Logrotate Successful, original file goes back to original size
Solution 1:
This is probably because even though you truncate the file, the process writing to the file will continue writing at whichever offset it were at last. So what's happening is that logrotate truncates the file, size is zero, process writes to the file again, continuing at the offset it left off, and you now have a file with NULL-bytes up to the point where you truncated it plus the new entries written to the log.
od -c after truncate + sudden growth, generated output along the lines of:
0000000 \0 \0 \0 \0 \0 \0 \0 \0 \0 \0 \0 \0 \0 \0 \0 \0
*
33255657600 \0 C K B - s e r v e r [ h t t
33255657620 <more log output>
What this says is from offset 0 to 33255657600 your file consists of null bytes, and then some legible data. Getting to this state doesn't take the same amount of time it would take to actually write all those null-bytes. The ext{2,3,4} filesystems support something called sparse files, so if you seek past a region of a file that doesn't contain anything, that region will be assumed to contain null-bytes and won't take up space on disk.

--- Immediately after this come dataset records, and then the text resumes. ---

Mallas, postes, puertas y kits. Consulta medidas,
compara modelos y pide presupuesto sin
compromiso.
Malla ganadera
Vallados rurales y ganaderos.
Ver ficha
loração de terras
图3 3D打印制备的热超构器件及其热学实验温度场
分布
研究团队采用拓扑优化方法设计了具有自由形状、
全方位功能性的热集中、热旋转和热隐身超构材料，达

Those null bytes won't actually be written, just assumed to be there, hence the time it takes to go to 0 to 3.5GB don't take a lot of time to. (You can test the amount of time it takes by doing something like dd if=${HOME}/.bashrc of=largefile.bin seek=3432343264 bs=1
, this should generate a file of over 3GB in a few milliseconds).
If you run ls -ls
on your logfiles after they've been truncated and had a sudden growth again, it should now report a number at the beginning of the line which represents the actual size (in blocks occupied on disk), which probably is orders of magnitude smaller than the size reported by just ls -l
.
Solution 2:
I am extremely confident that Kjetil has hit it. Drew, you may not yet be convinced by his explanation but I urge you to read carefully what he's said.

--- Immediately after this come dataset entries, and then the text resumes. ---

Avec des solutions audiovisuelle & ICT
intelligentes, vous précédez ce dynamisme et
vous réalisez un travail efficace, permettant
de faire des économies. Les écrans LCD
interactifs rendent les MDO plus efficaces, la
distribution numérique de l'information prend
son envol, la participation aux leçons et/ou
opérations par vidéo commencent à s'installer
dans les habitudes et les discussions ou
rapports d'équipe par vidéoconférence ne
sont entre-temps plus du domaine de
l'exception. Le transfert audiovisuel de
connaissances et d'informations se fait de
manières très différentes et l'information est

If you accept it, the fix is either to stop and restart your application when the logs are rotated, or use a tool like apache's "rotatelogs", where you feed the log output to the tool via a pipe, and the tool takes care of rotating the logfile every so often. For example, one of my apache instances logs with
ErrorLog "|/usr/sbin/rotatelogs /www/logs/error_log 604800"

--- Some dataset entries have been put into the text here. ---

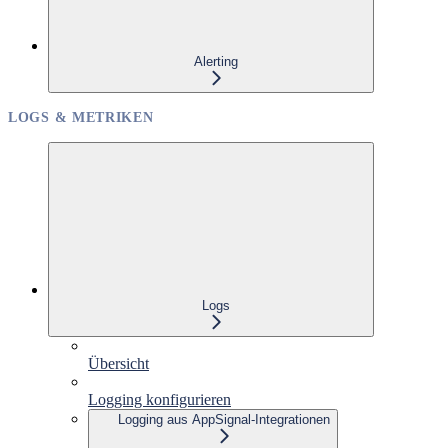
Alerting
LOGS & METRIKEN
Logs
Übersicht
Logging konfigurieren
Logging aus AppSignal-Integrationen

which causes a lot of logfiles with names like
-rw-r--r-- 1 root root 4078 Dec 21 01:04 error_log.1292457600
-rw-r--r-- 1 root root 4472 Dec 29 08:41 error_log.1293062400
-rw-r--r-- 1 root root 78630 Jan 4 12:57 error_log.1293667200
-rw-r--r-- 1 root root 15753 Jan 12 01:10 error_log.1294272000
to appear without restarting apache; I can then compress them manually after the fact. Note how the rotation is done every week, which is every 604800 seconds, that being the argument passed to rotatelogs
.
If you can't stop and restart the app, and it can't log via a pipe, then I think you've got a real problem. Perhaps others will have suggestions.